Instructions to follow
Copy the closing run of lines, from the one with "Fiscalía de Nayarit" through the last line of the listing, exactly and without any pictures.

Task material
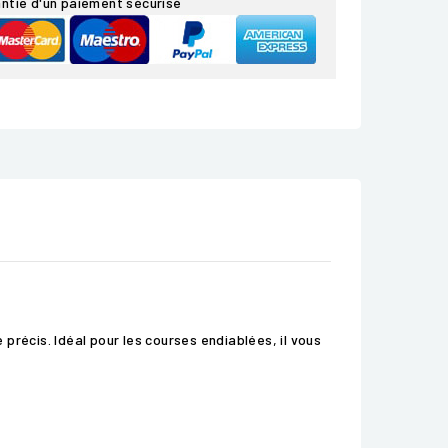
ntie d'un paiement sécurisé
précis. Idéal pour les courses endiablées, il vous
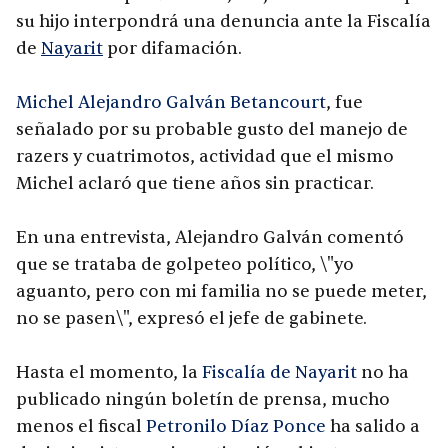
su hijo interpondrá una denuncia ante la Fiscalía
de
Nayarit
por difamación.
Michel Alejandro Galván Betancourt
, fue
señalado por su probable gusto del manejo de
razers y cuatrimotos, actividad que el mismo
Michel aclaró que tiene años sin practicar.
En una entrevista, Alejandro Galván comentó
que se trataba de golpeteo político, \"yo
aguanto, pero con mi familia no se puede meter,
no se pasen\", expresó el jefe de gabinete.
Hasta el momento, la
Fiscalía de Nayarit
no ha
publicado ningún boletín de prensa, mucho
menos el fiscal
Petronilo Díaz Ponce
ha salido a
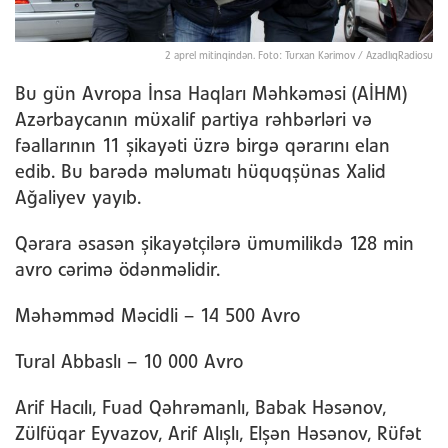
2 aprel mitinqindən. Foto: Turxan Kərimov / AzadlıqRadiosu
Bu gün Avropa İnsa Haqları Məhkəməsi (AİHM)
Azərbaycanın müxalif partiya rəhbərləri və
fəallarının 11 şikayəti üzrə birgə qərarını elan
edib. Bu barədə məlumatı hüquqşünas Xalid
Ağaliyev yayıb.
Qərara əsasən şikayətçilərə ümumilikdə 128 min
avro cərimə ödənməlidir.
Məhəmməd Məcidli – 14 500 Avro
Tural Abbaslı – 10 000 Avro
Arif Hacılı, Fuad Qəhrəmanlı, Babak Həsənov,
Zülfüqar Eyvazov, Arif Alışlı, Elşən Həsənov, Rüfət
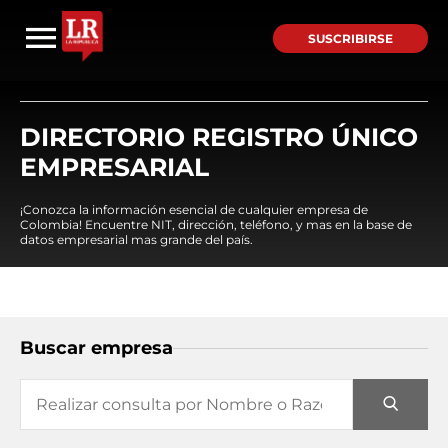
SUSCRIBIRSE
DIRECTORIO REGISTRO ÚNICO
EMPRESARIAL
¡Conozca la información esencial de cualquier empresa de
Colombia! Encuentre NIT, dirección, teléfono, y mas en la base de
datos empresarial mas grande del país.
Buscar empresa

Solution for this task
Fiscalía de Nayarit
no ha
publicado ningún boletín de prensa, mucho
menos el fiscal
Petronilo Díaz Ponce
ha salido a
2 aprel mitinqindən. Foto: Turxan Kərimov / AzadlıqRadiosu
Bu gün Avropa İnsa Haqları Məhkəməsi (AİHM)
Azərbaycanın müxalif partiya rəhbərləri və
fəallarının 11 şikayəti üzrə birgə qərarını elan
edib. Bu barədə məlumatı hüquqşünas Xalid
Ağaliyev yayıb.
Qərara əsasən şikayətçilərə ümumilikdə 128 min
avro cərimə ödənməlidir.
Məhəmməd Məcidli – 14 500 Avro
Tural Abbaslı – 10 000 Avro
Arif Hacılı, Fuad Qəhrəmanlı, Babak Həsənov,
Zülfüqar Eyvazov, Arif Alışlı, Elşən Həsənov, Rüfət
SUSCRIBIRSE
DIRECTORIO REGISTRO ÚNICO
EMPRESARIAL
¡Conozca la información esencial de cualquier empresa de
Colombia! Encuentre NIT, dirección, teléfono, y mas en la base de
datos empresarial mas grande del país.
Buscar empresa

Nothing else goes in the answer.